> Work required: Print the lines in the listing below that fall between the line with "nd stabilirea sistemului de" and the line with "e pentru ambalaje primar", those two lines included, exactly as they stand and with nothing else.
━━━ Listed entries ━━━
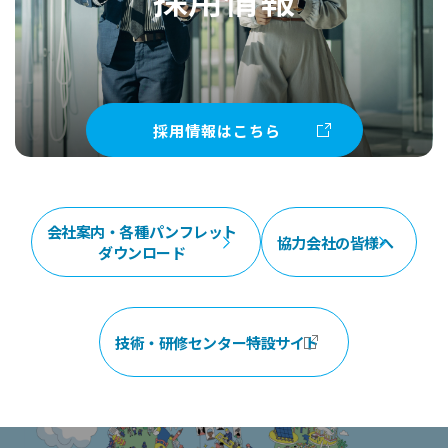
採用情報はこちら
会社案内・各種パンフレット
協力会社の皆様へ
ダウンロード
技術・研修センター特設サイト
━━━
━━━ Listed entries ━━━
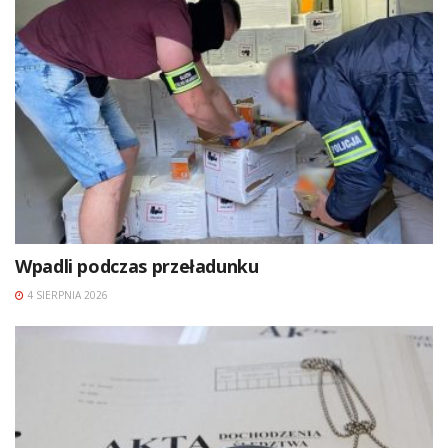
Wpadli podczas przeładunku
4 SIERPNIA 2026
━━━
━━━ Listed entries ━━━
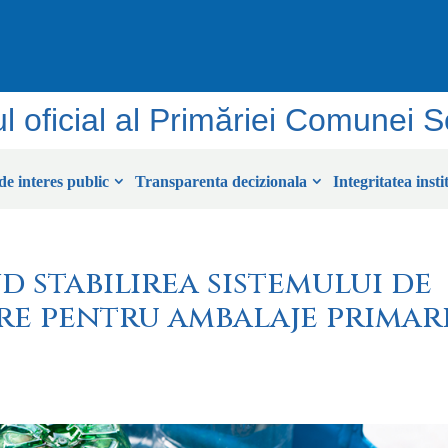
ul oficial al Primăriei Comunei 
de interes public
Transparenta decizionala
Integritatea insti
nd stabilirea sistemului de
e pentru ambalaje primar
━━━
> Written solution:
nd stabilirea sistemului de
e pentru ambalaje primar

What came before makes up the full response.